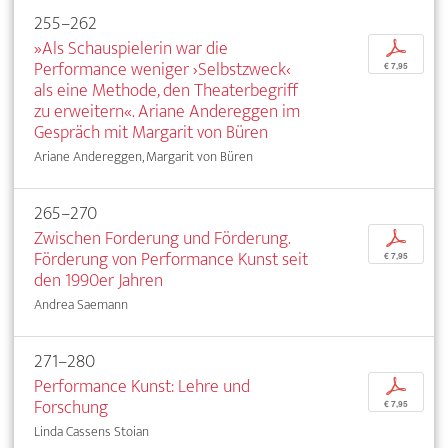
255–262
»Als Schauspielerin war die
p
Performance weniger ›Selbstzweck‹
€ 7,95
als eine Methode, den Theaterbegriff
zu erweitern«. Ariane Andereggen im
Gespräch mit Margarit von Büren
Ariane Andereggen, Margarit von Büren
265–270
Zwischen Forderung und Förderung.
p
Förderung von Performance Kunst seit
€ 7,95
den 1990er Jahren
Andrea Saemann
271–280
Performance Kunst: Lehre und
p
Forschung
€ 7,95
Linda Cassens Stoian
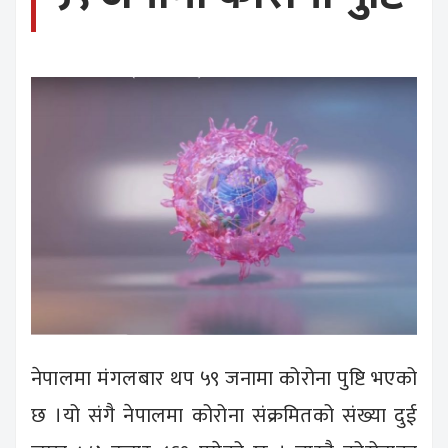
नेपालमा मंगलबार थप ५९ जनामा कोरोना पुष्टि भएको
छ ।यो संगै नेपालमा कोरोना संक्रमितको संख्या दुई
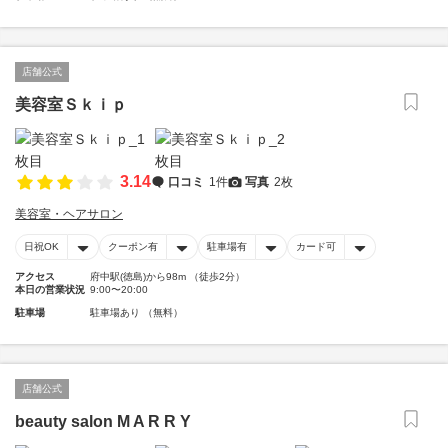
店舗公式
美容室Ｓｋｉｐ
3.14
口コミ
1件
写真
2枚
美容室・ヘアサロン
日祝OK
クーポン有
駐車場有
カード可
アクセス
府中駅(徳島)から98m （徒歩2分）
本日の営業状況
9:00〜20:00
駐車場
駐車場あり （無料）
店舗公式
beauty salon M A R R Y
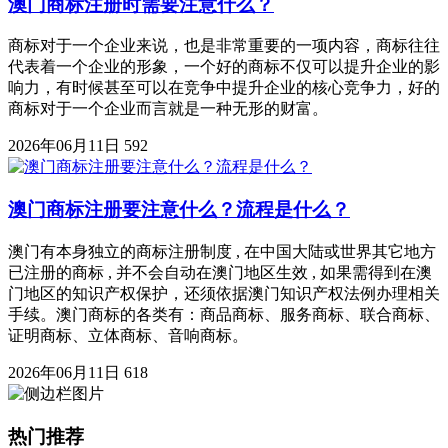
澳门商标注册时需要注意什么？
商标对于一个企业来说，也是非常重要的一项内容，商标往往
代表着一个企业的形象，一个好的商标不仅可以提升企业的影
响力，有时候甚至可以在竞争中提升企业的核心竞争力，好的
商标对于一个企业而言就是一种无形的财富。
2026年06月11日
592
澳门商标注册要注意什么？流程是什么？
澳门有本身独立的商标注册制度 , 在中国大陆或世界其它地方
已注册的商标 , 并不会自动在澳门地区生效 , 如果需得到在澳
门地区的知识产权保护，还须依据澳门知识产权法例办理相关
手续。澳门商标的各类有：商品商标、服务商标、联合商标、
证明商标、立体商标、音响商标。
2026年06月11日
618
热门推荐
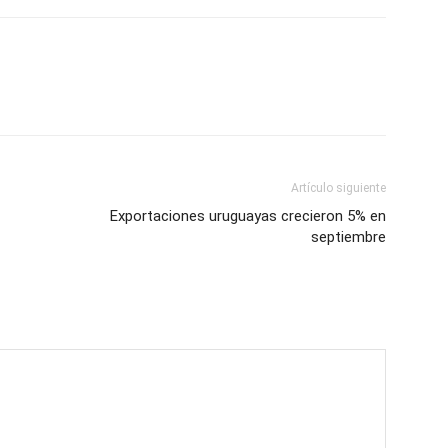
Artículo siguiente
Exportaciones uruguayas crecieron 5% en
septiembre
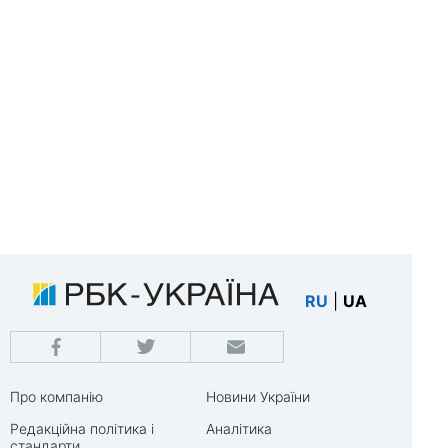
RU
|
UA
Про компанію
Новини України
Редакційна політика і
Аналітика
стандарти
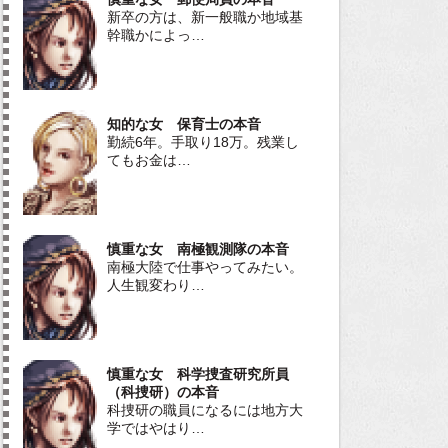
新卒の方は、新一般職か地域基
幹職かによっ…
知的な女 保育士の本音
勤続6年。手取り18万。残業し
てもお金は…
慎重な女 南極観測隊の本音
南極大陸で仕事やってみたい。
人生観変わり…
慎重な女 科学捜査研究所員
（科捜研）の本音
科捜研の職員になるには地方大
学ではやはり…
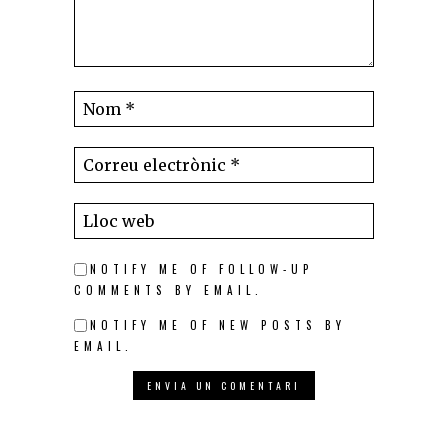
NOTIFY ME OF FOLLOW-UP
COMMENTS BY EMAIL.
NOTIFY ME OF NEW POSTS BY
EMAIL.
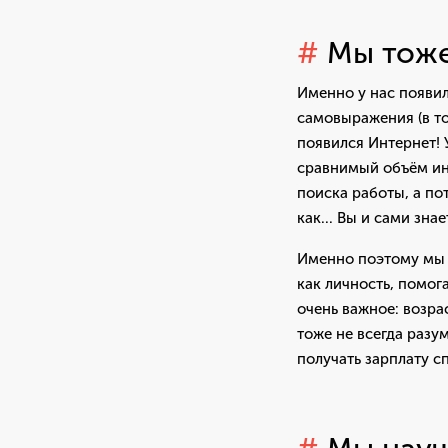
#
Мы тоже
Именно у нас появи
самовыражения (в то
появился Интернет! 
сравнимый объём ин
поиска работы, а по
как... Вы и сами знае
Именно поэтому мы н
как личность, помога
очень важное: возра
тоже не всегда разу
получать зарплату с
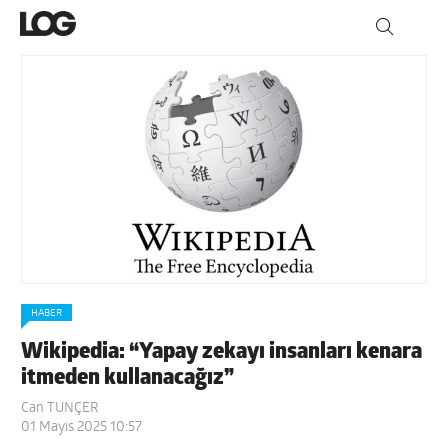
HABER
Wikipedia: “Yapay zekayı insanları kenara
itmeden kullanacağız”
Can TUNÇER
01 Mayıs 2025 10:57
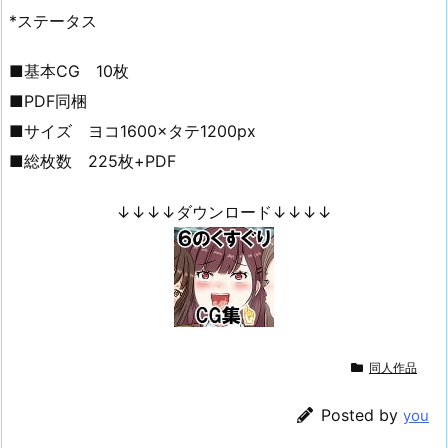
*ステータス
■基本CG 10枚
■PDF同梱
■サイズ ヨコ1600×タテ1200px
■総枚数 225枚+PDF
↓↓↓↓ダウンロード↓↓↓↓
同人作品
Posted by
you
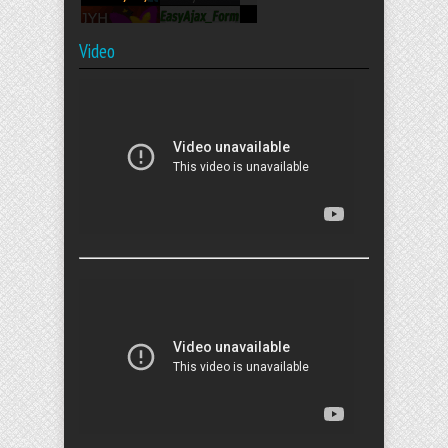
Video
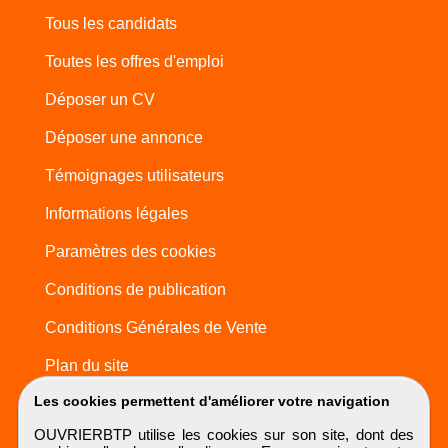
Tous les candidats
Toutes les offres d'emploi
Déposer un CV
Déposer une annonce
Témoignages utilisateurs
Informations légales
Paramètres des cookies
Conditions de publication
Conditions Générales de Vente
Plan du site
Les cookies permettent d'améliorer votre navigation
OUVRIERBTP utilise les cookies sur son site, dont des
◆ ◆ ◆
### [Directions for this task]
Above are the records; please give again, exactly and in full, only the lines that run from the line with "商标对于一个企业而言就是一种无形的财富。" through the line with "Новини України", with no pictures.

### [Solution below]
商标对于一个企业而言就是一种无形的财富。
2026年06月11日
592
澳门商标注册要注意什么？流程是什么？
澳门有本身独立的商标注册制度 , 在中国大陆或世界其它地方
已注册的商标 , 并不会自动在澳门地区生效 , 如果需得到在澳
门地区的知识产权保护，还须依据澳门知识产权法例办理相关
手续。澳门商标的各类有：商品商标、服务商标、联合商标、
证明商标、立体商标、音响商标。
2026年06月11日
618
热门推荐
Artículo siguiente
Exportaciones uruguayas crecieron 5% en
septiembre
RU
|
UA
Про компанію
Новини України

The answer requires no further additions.